The first part of the China-U.S. Cable Network, the first undersea optical fiber cable to directly link the U.S. and China, has entered service, according to the consortium building the system.
The cable runs as a ring and connects landing points in Korea, Japan, Taiwan and Guam in addition to the U.S. and China and has a total capacity of 80G bits per second, equivalent to 967,680 telephone circuits or, using switching and compression technology, space for four million telephone calls. It is the northern arc of the cable that entered service on Jan. 10.
When the project was announced in March 1997, the group planned to have it completed at the end of 1999 but delays have meant the full cable will not be online until the third quarter of 2000. It is being built by Alcatel Submarine Networks, Fujitsu Ltd., KDD Submarine Cable Systems, NEC Corp. and Tyco Submarine Systems Ltd.

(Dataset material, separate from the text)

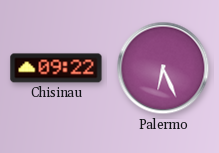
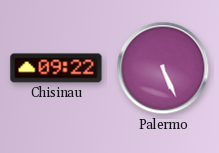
Palermo: 6:26 -> 5:26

The consortium that originally announced the cable project included AT&T Corp., China Telecom Ltd., MCI Worldcom Inc., Singapore Telecommunications Ltd., Sprint Corp., SBC Communications Inc., Cable & Wireless HKT Ltd., Korea Telecom Corp., KDD Corp. and NTT Corp. Since then, the group has been joined by more than 20 additional carriers including Chunghwa Telecom Co. Ltd., Teleglobe USA, Telekom Malaysia Bhd. and Telstra Corp.

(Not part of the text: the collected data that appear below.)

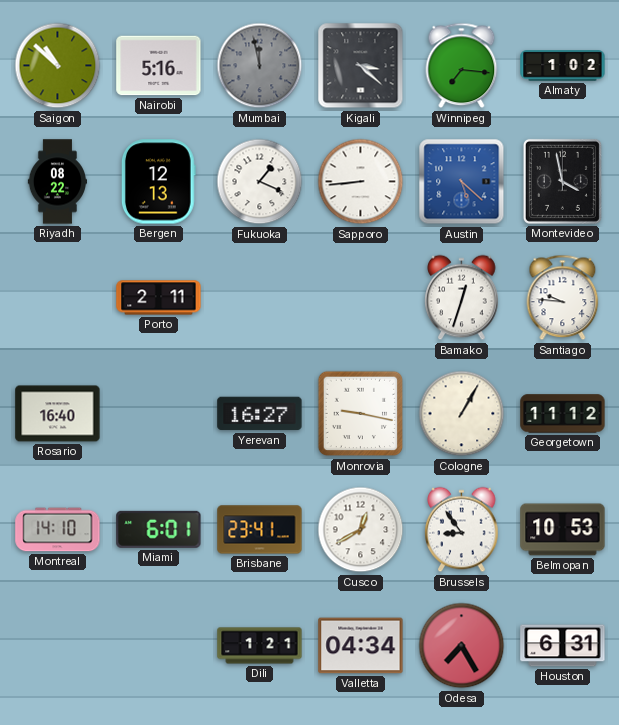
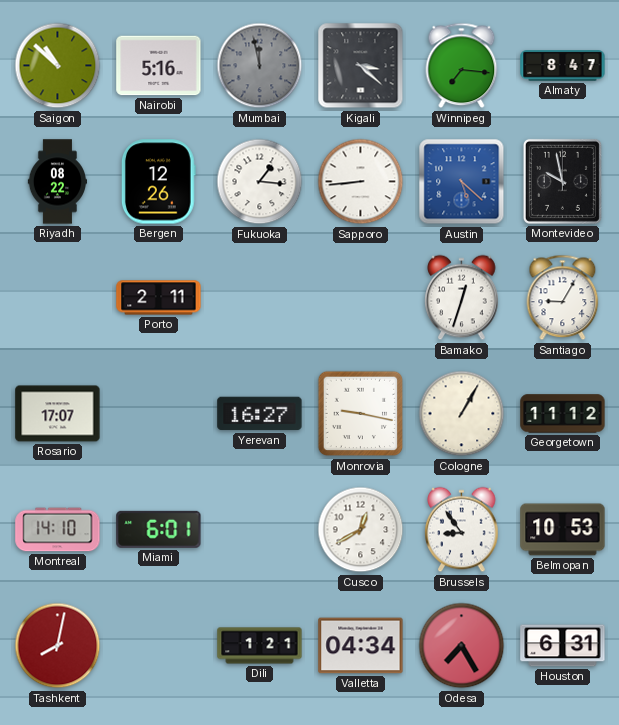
Almaty: 1:02 -> 8:47
Bergen: 12:13 -> 12:26
Fukuoka: 1:19 -> 1:16
Montevideo: 3:58 -> 9:58
Santiago: 9:46 -> 9:05
Rosario: 16:40 -> 17:07
Brisbane: 23:41 -> none
Tashkent: none -> 8:02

In addition to new members, the cable has also received new competition in the shape of the Pacific Crossing 1 (PC-1) cable being built by Asia Global Crossing Ltd. The first segment of that cable has already entered service -- ahead of schedule and a few weeks before the China-U.S. cable [See "Asia Global Crossing Ties Pacific, Japan Fibers," Dec. 21, 1999].